I came across his work for the first time in 2003, when he released Morton’s Foot, a collaboration with the clarinettist Gabriele Mirabassi and a Sardinian singer named Gavino Murgia whose delivery was compared by one UK reviewer to “a man gargling with wet cement.” After that, Abou-Khalil made two more albums, Journey to the Centre of an Egg and Songs for Sad Women, both with different guest musicians, a German jazz pianist for the first and an Armenian duduk player for the second. Egg and Sad Women were released in 2005 and 2007, respectively. Now we have Em Portugues, which is something new again. This time Abou-Khalil and his troupe are accompanied by a 26-year-old named Ricardo Ribeiro.
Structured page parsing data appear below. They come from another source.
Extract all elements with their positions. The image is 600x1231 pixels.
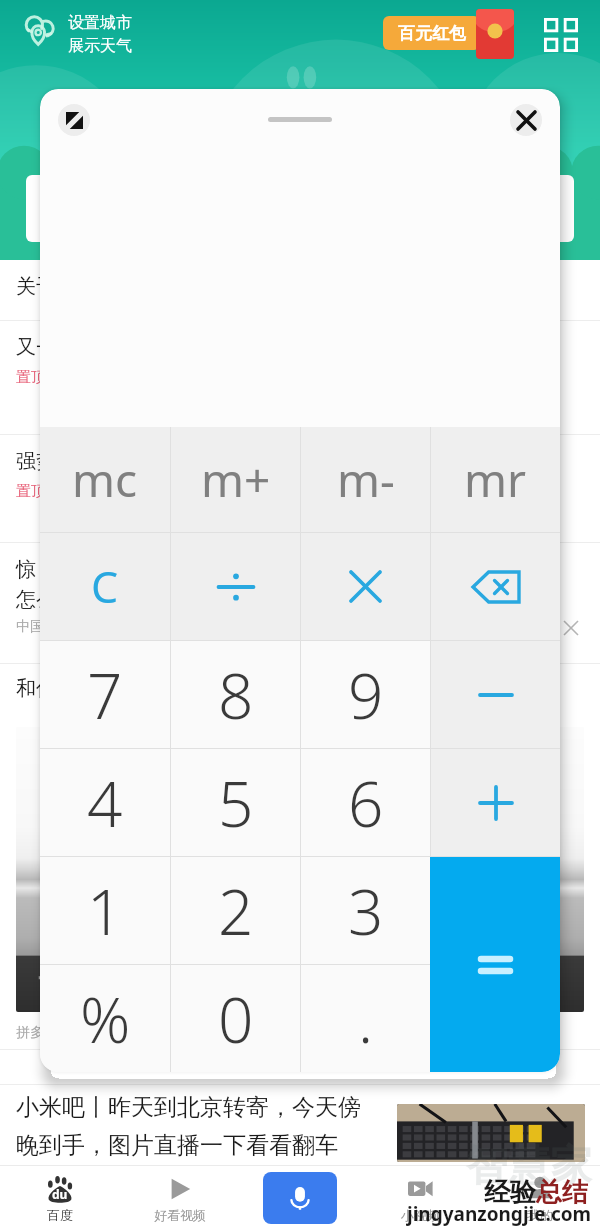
staticText: 和你聊聊这件事背后的真相到底 <box>16 676 296 701</box>
staticText: mr <box>464 448 527 511</box>
staticText: 好看视频 <box>154 1207 206 1223</box>
staticText: 我的 <box>527 1207 553 1223</box>
staticText: m+ <box>201 448 271 511</box>
button[interactable]: 5 <box>171 749 300 856</box>
staticText: 9 <box>348 653 384 737</box>
staticText: 经验 <box>484 1176 536 1209</box>
staticText: m- <box>337 448 395 511</box>
button[interactable]: m- <box>301 427 430 532</box>
button[interactable]: m+ <box>171 427 300 532</box>
staticText: 0 <box>218 977 254 1061</box>
staticText: 中国新闻网 <box>16 618 86 636</box>
staticText: 1 <box>87 869 123 953</box>
button[interactable]: Apps <box>544 18 578 52</box>
button[interactable]: du <box>0 1165 120 1231</box>
staticText: 5 <box>218 761 254 845</box>
staticText: 关于这件事儿的来龙去脉很复杂 <box>16 274 296 299</box>
staticText: jingyanzongjie.com <box>407 1201 592 1227</box>
button[interactable]: Search <box>26 175 574 242</box>
staticText: 7 <box>87 653 123 737</box>
button[interactable]: Screenshot <box>58 104 90 136</box>
button[interactable]: 强势回归！新品发布会定档今晚 <box>0 435 600 542</box>
staticText: 展示天气 <box>68 36 132 56</box>
button[interactable]: Weather <box>25 15 55 45</box>
staticText: % <box>80 977 131 1061</box>
staticText: 智慧家 <box>466 1140 592 1193</box>
button[interactable]: 6 <box>301 749 430 856</box>
staticText: mc <box>72 448 138 511</box>
button[interactable]: Backspace <box>431 533 560 640</box>
staticText: 拼多多 2万评论 <box>16 1022 116 1041</box>
button[interactable]: 4 <box>40 749 170 856</box>
button[interactable]: 我的 <box>480 1165 600 1231</box>
staticText: 设置城市 <box>68 13 132 33</box>
staticText: 8 <box>218 653 254 737</box>
button[interactable]: 百元红包 <box>383 16 480 50</box>
button[interactable]: mc <box>40 427 170 532</box>
staticText: 置顶 <box>16 482 46 501</box>
button[interactable]: Multiply <box>301 533 430 640</box>
button[interactable]: 小米吧丨昨天到北京转寄，今天傍 晚到手，图片直播一下看看翻车 <box>0 1085 600 1165</box>
staticText: du <box>52 1186 68 1202</box>
button[interactable]: Divide <box>171 533 300 640</box>
staticText: 小视频 <box>401 1207 440 1223</box>
button[interactable]: 3 <box>301 857 430 964</box>
staticText: . <box>358 977 374 1061</box>
button[interactable]: Voice search <box>263 1172 337 1224</box>
button[interactable]: 小视频 <box>360 1165 480 1231</box>
button[interactable]: 关于这件事儿的来龙去脉很复杂 <box>0 260 600 320</box>
staticText: 6 <box>348 761 384 845</box>
staticText: 又一家巨头倒下了，许多人唏嘘 <box>16 335 296 360</box>
staticText: 百元红包 <box>398 23 466 44</box>
button[interactable]: 7 <box>40 641 170 748</box>
button[interactable]: 惊！这种做法到底行不行，我们 怎么看待这个问题的答案 <box>0 543 600 663</box>
button[interactable]: 又一家巨头倒下了，许多人唏嘘 <box>0 321 600 434</box>
button[interactable]: Clear <box>40 533 170 640</box>
staticText: 百度 <box>47 1207 73 1223</box>
staticText: 惊！这种做法到底行不行，我们 怎么看待这个问题的答案 <box>16 557 296 612</box>
button[interactable]: 9 <box>301 641 430 748</box>
button[interactable]: mr <box>431 427 560 532</box>
staticText: 2 <box>218 869 254 953</box>
staticText: 置顶 <box>16 368 46 387</box>
button[interactable]: . <box>301 965 430 1072</box>
button[interactable]: Close <box>510 104 542 136</box>
button[interactable]: Minus <box>431 641 560 748</box>
button[interactable]: Dismiss ad <box>564 621 578 635</box>
button[interactable]: Red packet <box>476 9 514 59</box>
button[interactable]: 和你聊聊这件事背后的真相到底 <box>0 664 600 1049</box>
button[interactable]: 0 <box>171 965 300 1072</box>
staticText: 3 <box>348 869 384 953</box>
button[interactable]: Equals <box>430 857 560 1072</box>
staticText: 小米吧丨昨天到北京转寄，今天傍 晚到手，图片直播一下看看翻车 <box>16 1093 361 1159</box>
staticText: 强势回归！新品发布会定档今晚 <box>16 449 296 474</box>
button[interactable]: Plus <box>431 749 560 856</box>
staticText: 4 <box>87 761 123 845</box>
staticText: 总结 <box>536 1176 588 1209</box>
button[interactable]: 好看视频 <box>120 1165 240 1231</box>
button[interactable]: 1 <box>40 857 170 964</box>
button[interactable]: % <box>40 965 170 1072</box>
button[interactable]: 2 <box>171 857 300 964</box>
staticText: C <box>91 557 119 616</box>
button[interactable]: 8 <box>171 641 300 748</box>
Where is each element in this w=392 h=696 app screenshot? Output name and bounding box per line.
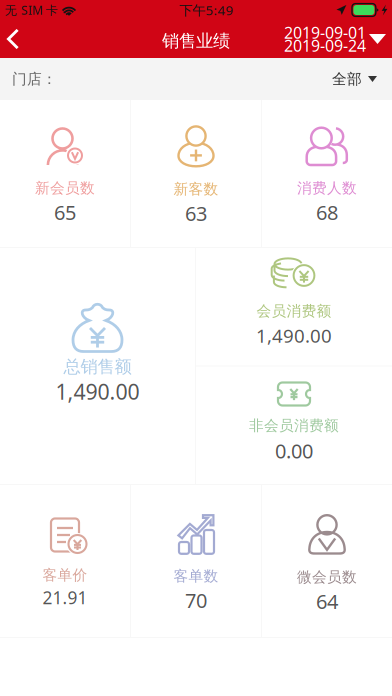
button[interactable]: 消费人数 xyxy=(262,100,392,247)
staticText: 销售业绩 xyxy=(162,30,230,52)
staticText: 70 xyxy=(185,587,207,614)
button[interactable]: 客单数 xyxy=(131,485,261,637)
button[interactable]: 客单价 xyxy=(0,485,130,637)
staticText: 下午5:49 xyxy=(180,1,234,19)
staticText: 0.00 xyxy=(275,438,313,464)
button[interactable]: 微会员数 xyxy=(262,485,392,637)
button[interactable]: 2019-09-01 xyxy=(284,22,392,56)
button[interactable]: 新客数 xyxy=(131,100,261,247)
staticText: 63 xyxy=(185,200,207,227)
button[interactable]: 会员消费额 xyxy=(196,248,392,366)
button[interactable]: 总销售额 xyxy=(0,248,195,484)
staticText: 2019-09-24 xyxy=(284,35,366,56)
staticText: 总销售额 xyxy=(64,356,132,377)
button[interactable]: 全部 xyxy=(332,62,377,96)
staticText: 客单价 xyxy=(42,566,88,584)
staticText: 门店： xyxy=(12,70,57,88)
staticText: 会员消费额 xyxy=(256,302,332,320)
staticText: 68 xyxy=(316,199,338,226)
staticText: 65 xyxy=(54,199,76,226)
staticText: 非会员消费额 xyxy=(249,416,339,434)
button[interactable]: 非会员消费额 xyxy=(196,366,392,484)
staticText: 无 SIM 卡 xyxy=(5,2,58,18)
staticText: 64 xyxy=(316,588,338,615)
staticText: 客单数 xyxy=(174,567,218,585)
staticText: 1,490.00 xyxy=(256,323,332,348)
staticText: 新客数 xyxy=(174,180,218,198)
button[interactable]: 新会员数 xyxy=(0,100,130,247)
staticText: 21.91 xyxy=(42,586,88,609)
staticText: 微会员数 xyxy=(297,568,357,586)
button[interactable]: 返回 xyxy=(0,21,33,57)
staticText: 2019-09-01 xyxy=(284,22,366,43)
staticText: 全部 xyxy=(332,70,362,88)
staticText: 新会员数 xyxy=(35,179,95,197)
staticText: 1,490.00 xyxy=(56,377,140,406)
staticText: 消费人数 xyxy=(297,179,357,197)
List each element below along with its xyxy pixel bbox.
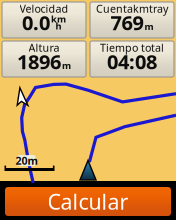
staticText: m xyxy=(144,20,154,33)
staticText: 04:08 xyxy=(107,48,157,75)
staticText: 20m xyxy=(16,154,38,168)
staticText: Cuentakmtray xyxy=(96,1,168,16)
staticText: 1896 xyxy=(17,48,61,75)
staticText: m xyxy=(62,59,71,72)
staticText: 769 xyxy=(110,9,144,36)
staticText: Tiempo total xyxy=(100,40,164,55)
staticText: km xyxy=(51,13,66,25)
staticText: h xyxy=(56,20,62,32)
staticText: Altura xyxy=(28,40,60,55)
staticText: 0.0 xyxy=(22,9,50,36)
button[interactable]: Calcular xyxy=(5,187,171,216)
staticText: Velocidad xyxy=(20,1,68,16)
staticText: Calcular xyxy=(48,187,128,216)
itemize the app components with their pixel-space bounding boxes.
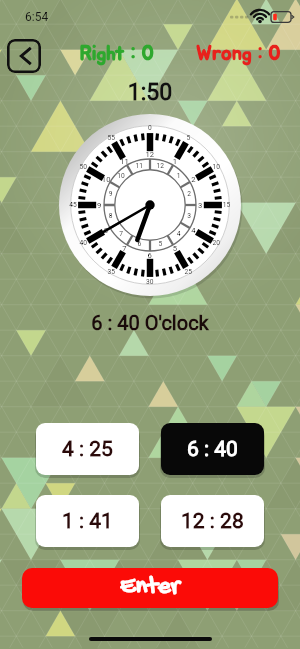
staticText: 4 : 25 bbox=[62, 437, 113, 462]
staticText: 1 : 41 bbox=[62, 509, 113, 534]
button[interactable]: 4 : 25 bbox=[36, 423, 139, 475]
staticText: Enter bbox=[120, 573, 180, 602]
staticText: Wrong : 0 bbox=[196, 44, 281, 64]
staticText: 1:50 bbox=[0, 79, 300, 106]
button[interactable]: 1 : 41 bbox=[36, 495, 139, 547]
button[interactable]: 6 : 40 bbox=[161, 423, 264, 475]
staticText: 6 : 40 O'clock bbox=[0, 311, 300, 334]
button[interactable]: 12 : 28 bbox=[161, 495, 264, 547]
staticText: 6:54 bbox=[25, 10, 49, 24]
button[interactable]: Enter bbox=[22, 568, 278, 608]
staticText: 6 : 40 bbox=[187, 437, 238, 462]
staticText: Right : 0 bbox=[80, 44, 154, 64]
staticText: 12 : 28 bbox=[181, 509, 244, 534]
button[interactable]: Back bbox=[7, 39, 41, 73]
Ribiero is the Portuguese part of Em Portugues. He’s normally a pure fado singer, not a man who works on crossover albums. Fado tends to glorify the soloist. Think of Mariza, standing out on the stage, gothically dressed, arms raised, looking like a black candelabra in a bathroom. So the sympathy between Ribiero and the Abou-Khalil ensemble, the way he works with them, taking on the role of another instrument rather than playing the part of the resident diva, is a joy and a thrill. The publicity material calls the result “imaginary folklore … [which sounds] as if it had always existed.” Comments in publicity material are usually hopeful exaggerations, decorative rather than accurate, but when I read that one I thought they’d summed it up pretty well. The combination seems natural. It doesn’t sound like several people from different traditions exploring one another’s roots. Instead it sounds like a single established tradition finding new things to do with itself. A tradition from Andalusia, you’d imagine, something that Radio Tarifa would have taken inspiration from. Related to flamenco, perhaps: some sort of association there, a relationship between this oud and a flamenco guitar, and the emotion in Ribiero’s voice like flamenco emotion translated into a different musical language …
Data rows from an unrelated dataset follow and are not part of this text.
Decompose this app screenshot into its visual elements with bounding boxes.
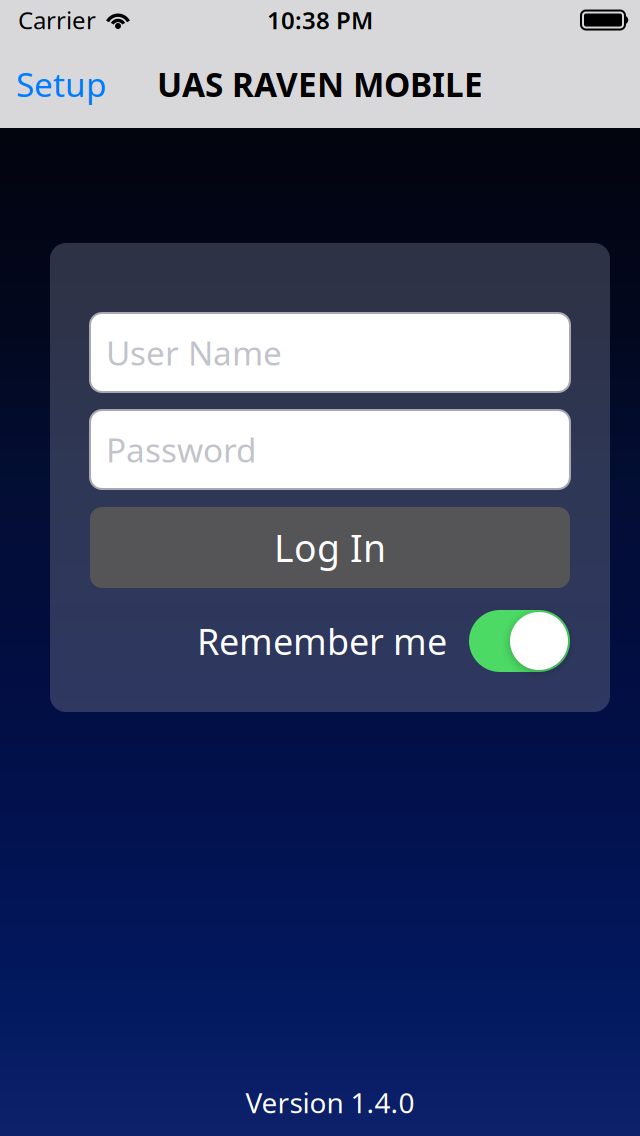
staticText: 10:38 PM [267, 4, 373, 36]
button[interactable]: User Name [90, 313, 570, 392]
staticText: Password [106, 427, 257, 472]
staticText: UAS RAVEN MOBILE [157, 62, 483, 106]
staticText: Version 1.4.0 [246, 1084, 414, 1121]
button[interactable]: Log In [90, 507, 570, 588]
button[interactable]: Remember me [469, 610, 570, 672]
staticText: Setup [16, 62, 107, 106]
staticText: Remember me [197, 617, 447, 665]
button[interactable]: Setup [16, 62, 107, 106]
staticText: User Name [106, 330, 282, 375]
staticText: Log In [274, 523, 386, 572]
staticText: Carrier [18, 4, 96, 36]
button[interactable]: Password [90, 410, 570, 489]
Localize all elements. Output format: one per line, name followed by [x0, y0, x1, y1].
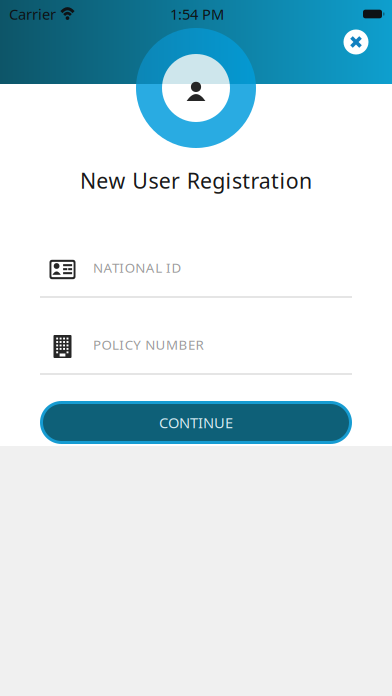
staticText: POLICY NUMBER — [93, 336, 203, 353]
staticText: NATIONAL ID — [93, 259, 182, 276]
button[interactable]: POLICY NUMBER — [0, 0, 392, 696]
staticText: New User Registration — [80, 166, 312, 195]
staticText: 1:54 PM — [170, 4, 224, 24]
staticText: CONTINUE — [159, 413, 233, 432]
button[interactable]: Close — [336, 22, 376, 62]
button[interactable]: NATIONAL ID — [0, 0, 392, 696]
staticText: Carrier — [9, 4, 56, 24]
button[interactable]: CONTINUE — [40, 401, 352, 444]
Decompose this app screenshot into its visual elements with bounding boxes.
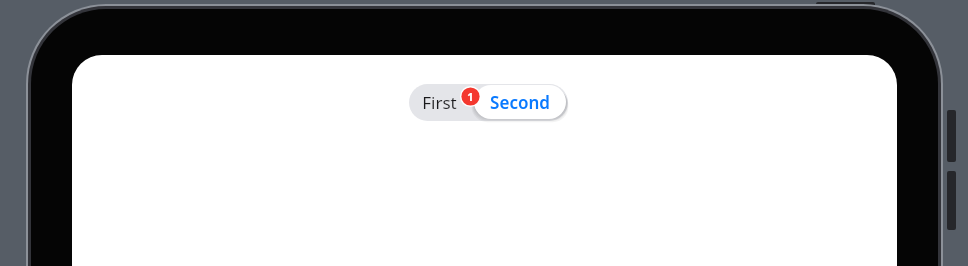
button[interactable]: Volume down <box>947 171 956 230</box>
staticText: Second <box>490 91 550 114</box>
button[interactable]: Volume up <box>947 110 956 162</box>
staticText: First <box>422 91 457 114</box>
button[interactable]: First <box>410 85 474 119</box>
button[interactable]: Second <box>474 85 566 119</box>
button[interactable]: Mute switch <box>816 2 875 10</box>
staticText: 1 <box>467 89 474 104</box>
Ribiero has a fadista‘s ability to make any phrase sound charged with meaning even when he’s singing very short words very quietly. It’s as if there’s a spring in his brain loaded with waiting energy. The melancholy that refines the raw emotion of fado — sharpening it to a point, making it different to the jaggy, splurging energy of a rock singer — comes together with the refinement of the oud, complementing it and adding to it. It can go places that the oud can’t. Ribiero swarms into long notes. He rises and whispers. He has the husky subtlety of a human. But the oud has the precision of an oud, and three minutes into the first track it proves that it can rattle off a blur of notes in ways that the voice can’t match. Michel Godard’s tuba has an untubalike brightness. Jarrod Cagwin’s drums are susceptible to flecks of chintz. There’s a feeling of power in this album, of adult strength being channelled and directed towards a common goal, the sound of years of experience being tapped. It’s delicious.